Kant had a different ethical system which was based on reason. According to Kant reason was the fundamental authority in determining morality. All humans possess the ability to reason, and out of this ability comes two basic commands: the hypothetical imperative and the categorical imperative. In focusing on the categorical imperative, in this essay I will reveal the underlying relationship between reason and duty. The categorical imperative suggests that a course of action must be followed because of its rightness and necessity.
The course of action taken can also be reasoned by its ability to be seen as a universal law. Universal laws have been deemed as unconditional commands that are binding to everyone at all times. Kant believed that individuals have a freedom to consciously obey the laws of the universe as they are revealed in accordance to our ability to reason. Kant goes a step further to suggest that our actions should be driven by a sense of duty that is dictated by reason. What does it mean to act out of duty?
Kant says that this means that we should act out of respect for the moral law. The moral law can be directly related to the categorical imperative. How can we accomplish the task of acting out of duty? We must first recognize and have an understanding of what the moral law is, then a sense of duty should become the motive for our actions. Finally our actions should be compelled by doing what is morally right; which is considered doing what we can will to be a universal law to be followed by all.
Moral laws can also be defined as universal laws. Kant’s theory can be defended on several premises. First, all individuals do have a duty to what is right, whether they act accordingly or not. All citizens are held to a duty to uphold the laws, if there was no duty then laws would not exist. Morality coincides with being loyal to the laws, being a disciplined person, and living an orderly life. These essentials are all present in Kant’s perception of duty. Another key strength to the theory is the concentration on motivation.
The motive for which an individual acts has more validity then the unknown consequences that lie ahead. According to Kant we are motivated by our duty, and we know that motivation comes from an internal source. Motive provides substance to personal decisions and choices that are made. In order to feel a duty to react or act in a certain manner, an individual uses internal reasoning when making decisions. As moral agents who have the ability to reason Kant’s theory is right on the target. We will consciously make decisions by the things or factors that we are motivated by.
I feel that it is safe to say that most people actions are guided by motives whether they are morally correct or not. Utilitarians on the other hand would disagree with Kant on several points. Utilitarians would argue that actions should be decided by the consequences they would produce. Remember that utilitarians believe in the good for the greatest number. In an argument against Kant’s theory, they would say that the categorical imperative can not be used as a tool to measure morality.
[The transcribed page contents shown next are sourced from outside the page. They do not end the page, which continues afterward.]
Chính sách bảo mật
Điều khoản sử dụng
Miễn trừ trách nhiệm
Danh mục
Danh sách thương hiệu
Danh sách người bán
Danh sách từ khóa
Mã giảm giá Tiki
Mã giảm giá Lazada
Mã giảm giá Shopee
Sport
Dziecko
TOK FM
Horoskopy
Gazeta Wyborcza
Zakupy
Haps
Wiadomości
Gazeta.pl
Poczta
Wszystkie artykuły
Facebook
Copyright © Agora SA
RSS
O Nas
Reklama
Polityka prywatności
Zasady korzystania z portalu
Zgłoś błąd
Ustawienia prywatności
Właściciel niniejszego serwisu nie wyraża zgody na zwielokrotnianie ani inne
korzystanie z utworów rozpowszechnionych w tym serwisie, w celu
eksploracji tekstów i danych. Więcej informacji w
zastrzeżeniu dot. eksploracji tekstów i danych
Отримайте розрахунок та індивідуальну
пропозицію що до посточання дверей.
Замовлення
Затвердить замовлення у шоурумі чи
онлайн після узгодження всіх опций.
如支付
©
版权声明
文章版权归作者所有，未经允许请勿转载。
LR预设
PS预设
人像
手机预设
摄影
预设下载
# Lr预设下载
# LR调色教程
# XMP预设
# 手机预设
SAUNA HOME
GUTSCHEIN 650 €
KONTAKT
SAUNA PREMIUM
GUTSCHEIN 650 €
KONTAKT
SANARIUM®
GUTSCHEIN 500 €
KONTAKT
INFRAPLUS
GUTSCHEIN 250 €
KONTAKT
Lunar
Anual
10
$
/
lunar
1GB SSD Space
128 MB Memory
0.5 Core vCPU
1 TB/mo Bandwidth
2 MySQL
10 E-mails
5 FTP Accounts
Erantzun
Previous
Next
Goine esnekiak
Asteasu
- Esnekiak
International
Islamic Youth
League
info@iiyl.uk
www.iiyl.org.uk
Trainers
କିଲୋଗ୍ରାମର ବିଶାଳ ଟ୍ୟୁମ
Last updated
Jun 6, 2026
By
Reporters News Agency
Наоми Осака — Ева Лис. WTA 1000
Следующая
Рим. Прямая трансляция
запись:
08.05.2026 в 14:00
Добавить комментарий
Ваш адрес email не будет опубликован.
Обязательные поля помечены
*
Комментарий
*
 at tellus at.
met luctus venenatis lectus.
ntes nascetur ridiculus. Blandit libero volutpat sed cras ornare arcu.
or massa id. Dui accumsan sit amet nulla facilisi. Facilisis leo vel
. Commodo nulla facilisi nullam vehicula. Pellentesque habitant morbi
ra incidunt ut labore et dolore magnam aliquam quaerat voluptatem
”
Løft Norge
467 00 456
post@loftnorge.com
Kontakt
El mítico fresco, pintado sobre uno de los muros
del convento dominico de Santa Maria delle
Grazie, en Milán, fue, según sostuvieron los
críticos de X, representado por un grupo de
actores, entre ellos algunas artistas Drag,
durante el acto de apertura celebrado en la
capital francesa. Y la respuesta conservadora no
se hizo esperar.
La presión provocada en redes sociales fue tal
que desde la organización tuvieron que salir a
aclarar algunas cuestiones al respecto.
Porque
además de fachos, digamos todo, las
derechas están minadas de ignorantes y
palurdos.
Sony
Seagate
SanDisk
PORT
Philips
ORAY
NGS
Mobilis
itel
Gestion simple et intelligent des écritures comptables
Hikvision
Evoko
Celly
Doing what one will ultimately will as a universal law can not guarantee the a positive for the majority. In their argument against Kantian ethical theories they would probably state that Kant does not leave room for ill will to be addressed. A person who has bad or ill intentions, would act in a manner in which they would want others to follow. This position would leave room for immorality to be introduced, and it would ultimately not serve the general purpose of supporting the rule of sustaining good for the greater number of individuals.
Secondly, utilitarians would argue that down playing the importance of consequences would create an even greater injustice to society. People’s actions should be gauged by the consequences they produce. Consequences are the end result to the means. Kant and his beliefs do not factor in the turmoil that will result from negative decisions that are made. The gauge for measuring happiness would be determined by the affect of the consequences in the eyes of a utilitarian. Thirdly, utilitarians would attack Kant on his reasoning part of the theory.
According to utilitarians there is no compelling reason that the prohibition against certain actions should hold without exceptions. Utilitarianism will allow for circumstances of different situations to be factored into the consequences. Therefore, Kant’s theory of no exceptions, will not encompass total reasoning. Reasoning alone can not prevent certain actions from taking place. Especially when the good of the greatest doesn’t factor in the decision making process. Reasoning is an internal personal choice.